(Ⅲ)にゃんこ亭の猫たち ⑤美意識とコンプレックス

黒猫 庭猫 
クロミちゃん

(Ⅲ)にゃんこ亭の猫たち ⑤美意識とコンプレックス

 

にゃんこ亭に来る猫たちの間には、序列があった。

ナンバーワンはクロミちゃんである。

舞台(物置)上では、『センター』をつとめる。

センターは、クロミちゃんだけが占めているから、

他の猫は、クロミちゃんが居ない時でさえ、そこを避ける。

ちまたで大人気の、少女たちの集団のように、

猫の世界でも、センターは重要なものらしい。

 

さて、このクロミちゃん。

頭のきれる猫である。
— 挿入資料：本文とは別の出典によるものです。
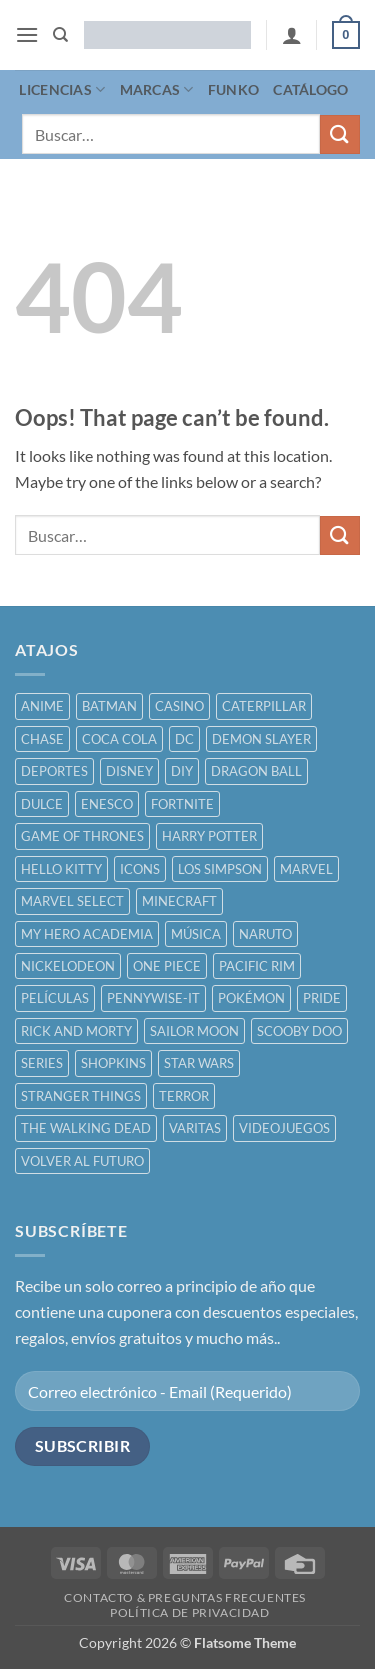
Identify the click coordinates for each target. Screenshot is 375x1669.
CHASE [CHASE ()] (42, 739)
万事においてそつがない。

センターをとる才能は、もともとあるのだが、

なにしろ、強すぎるコンプレックスを持っていて、

なかなか、自信が追いつかない。

【①「かわいい大作戦」 参照】

 

クロミちゃんの根強いコンプレックスとは?

それは、ただひとつ、黒と茶の入り混じった毛色。

よく、べっ甲猫と称される模様である。

美しい姉妹猫のミケちゃんがいるために、

そのコンプレックスに拍車がかかっているのだ。

 

[コンプレックス]と[美意識]は、実は表裏一体である。

コンプレックスが強く、美意識も高いから、

黒っぽい背景のなかでは、写真さえも嫌がる。

写真そのものが嫌なのかと思っていたが、さにあらず。

光沢のあるピンクサテンのクッションの前とか、

黄緑色の柿の葉陰とか、そんなポジションでなら、OK!

自分をきれいに見せる、色や場所を熟知している証拠である。

 

美意識がどんどん高くなるにつれて、

いつのまにか、ミケちゃんを嫌いだした。

きれいな猫ね、といわれるミケちゃんが、

目ざわりになってしまったのだった。

 

ある日のこと。

物置の上に、姉妹が並んでいた。

仲良く、というわけでもないらしい。

ミケちゃんの表情には、どこか緊張感が漂っている。

クロミちゃんは後ろ姿なので分からないが、

ミケちゃんを端のほうに、ジリジリと追い詰めているようだ。

気のせいだろうか・・?

と、思う間もなく、ミケちゃんは落ちた。

外の側溝に、である。

 

広い場所であれば、体を回転させて着地できるが、

垣根とフェンスの間にある側溝は狭い。

回転することは、たぶん無理だろう・・。

 

ガシャ、ザザザ、ジャジャ、ザリ、ガシャ、ジャ・・・。

フェンスにすがり、垣根にすがったような音が聞こえた。

 

「クロミちゃん!!!」わたしに叫ばれて、

一瞬ぎくり!としたようだが、すぐに開き直った。

そ知らぬふりをして、『ぷん』と顔をそむけた。

 

駆け寄って、側溝をのぞくと、

ミケちゃんがわたしを見上げていた。

「だいじょうぶ?ミケちゃん」

くちパカで、『にゃ』とこたえた。

なんとか怪我はなさそうだ。安心はしたものの・・。

 

クロミちゃんのコンプレックスは、

「かわいい大作戦」だけではダメらしい。

頭が良いだけに、単純にはいかないようだ。

 

クマくんが死んで以来、М氏宅の猫たちの関係性が変わった。

均衡が崩れた、という感じがしきりにする。

それまでは、クマくんが調整役になっていたのかもしれない。

紳士だったからね、クマくんは。

クマくん亡きあとは、人が気を配らなければ・・。

これは、ミケちゃんのためでもある。